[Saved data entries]
- Opening Delimiter -
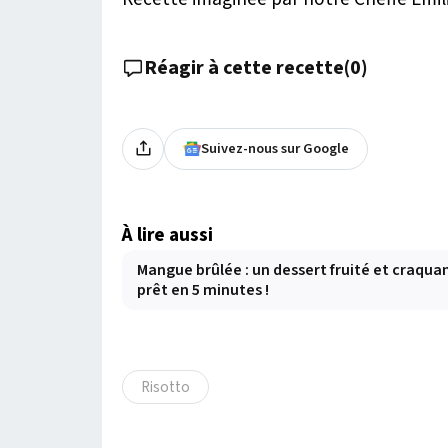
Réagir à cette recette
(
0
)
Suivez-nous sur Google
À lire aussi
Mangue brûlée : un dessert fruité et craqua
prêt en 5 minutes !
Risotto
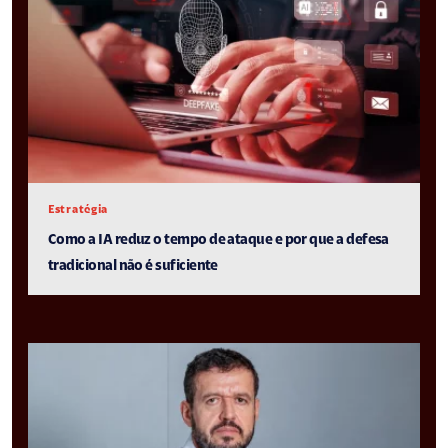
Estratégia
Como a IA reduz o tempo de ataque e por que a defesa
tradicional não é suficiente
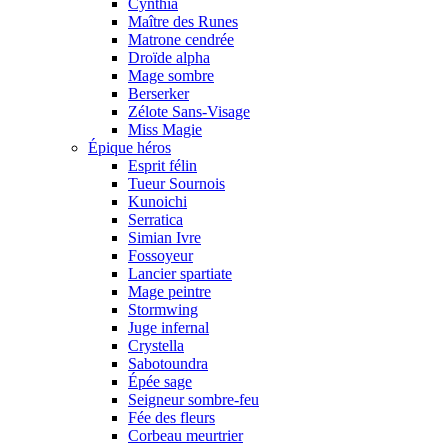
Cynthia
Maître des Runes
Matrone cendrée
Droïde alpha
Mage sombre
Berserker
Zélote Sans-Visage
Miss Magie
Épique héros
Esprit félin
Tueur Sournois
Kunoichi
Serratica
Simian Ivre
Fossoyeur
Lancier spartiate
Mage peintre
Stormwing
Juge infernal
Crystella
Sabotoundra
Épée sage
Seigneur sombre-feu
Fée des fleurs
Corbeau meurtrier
- Closing Delimiter -
- Opening Delimiter -
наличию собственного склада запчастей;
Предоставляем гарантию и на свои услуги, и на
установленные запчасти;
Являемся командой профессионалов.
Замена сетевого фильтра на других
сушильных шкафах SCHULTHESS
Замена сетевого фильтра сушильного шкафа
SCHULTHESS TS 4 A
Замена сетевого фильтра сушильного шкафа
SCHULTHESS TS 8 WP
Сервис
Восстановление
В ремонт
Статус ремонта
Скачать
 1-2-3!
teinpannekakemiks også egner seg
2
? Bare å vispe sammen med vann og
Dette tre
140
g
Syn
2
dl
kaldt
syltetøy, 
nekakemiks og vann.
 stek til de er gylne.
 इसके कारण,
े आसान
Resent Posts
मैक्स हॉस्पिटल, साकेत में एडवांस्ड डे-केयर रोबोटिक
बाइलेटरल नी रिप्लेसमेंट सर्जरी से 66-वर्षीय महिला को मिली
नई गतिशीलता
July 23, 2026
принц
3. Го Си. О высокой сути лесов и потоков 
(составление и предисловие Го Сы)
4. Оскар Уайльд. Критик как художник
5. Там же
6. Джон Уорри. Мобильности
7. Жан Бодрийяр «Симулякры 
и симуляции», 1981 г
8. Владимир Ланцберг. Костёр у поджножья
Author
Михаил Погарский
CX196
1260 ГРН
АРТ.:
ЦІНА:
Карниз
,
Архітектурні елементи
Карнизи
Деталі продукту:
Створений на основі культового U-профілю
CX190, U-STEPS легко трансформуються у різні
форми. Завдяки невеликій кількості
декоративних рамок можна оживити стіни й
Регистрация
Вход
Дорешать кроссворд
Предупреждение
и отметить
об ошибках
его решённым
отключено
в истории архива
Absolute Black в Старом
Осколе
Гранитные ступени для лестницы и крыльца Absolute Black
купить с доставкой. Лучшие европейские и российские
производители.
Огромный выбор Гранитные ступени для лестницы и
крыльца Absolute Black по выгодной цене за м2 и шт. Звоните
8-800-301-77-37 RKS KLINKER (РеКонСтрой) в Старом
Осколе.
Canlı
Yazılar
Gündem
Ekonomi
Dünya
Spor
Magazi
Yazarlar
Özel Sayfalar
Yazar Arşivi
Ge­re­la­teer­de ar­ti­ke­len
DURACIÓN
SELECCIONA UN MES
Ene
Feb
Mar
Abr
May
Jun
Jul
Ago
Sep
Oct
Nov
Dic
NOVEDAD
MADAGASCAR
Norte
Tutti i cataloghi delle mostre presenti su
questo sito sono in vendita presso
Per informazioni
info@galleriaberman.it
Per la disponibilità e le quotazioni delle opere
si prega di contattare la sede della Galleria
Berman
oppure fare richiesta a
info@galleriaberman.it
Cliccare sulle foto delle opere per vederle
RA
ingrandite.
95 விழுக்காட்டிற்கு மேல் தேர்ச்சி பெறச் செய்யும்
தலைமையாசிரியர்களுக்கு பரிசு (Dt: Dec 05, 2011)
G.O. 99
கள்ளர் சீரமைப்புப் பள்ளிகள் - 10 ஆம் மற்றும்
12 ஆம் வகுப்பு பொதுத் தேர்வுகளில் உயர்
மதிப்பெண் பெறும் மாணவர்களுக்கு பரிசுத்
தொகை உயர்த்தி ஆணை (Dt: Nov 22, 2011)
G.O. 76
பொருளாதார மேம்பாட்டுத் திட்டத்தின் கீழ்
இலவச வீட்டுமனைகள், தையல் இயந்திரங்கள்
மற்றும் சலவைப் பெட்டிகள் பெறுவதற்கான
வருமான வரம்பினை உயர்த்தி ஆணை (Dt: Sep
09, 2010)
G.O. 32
- Closing Delimiter -
Each line that includes the string "delle" should be copied from the data.

Tutti i cataloghi delle mostre presenti su
Per la disponibilità e le quotazioni delle opere
Cliccare sulle foto delle opere per vederle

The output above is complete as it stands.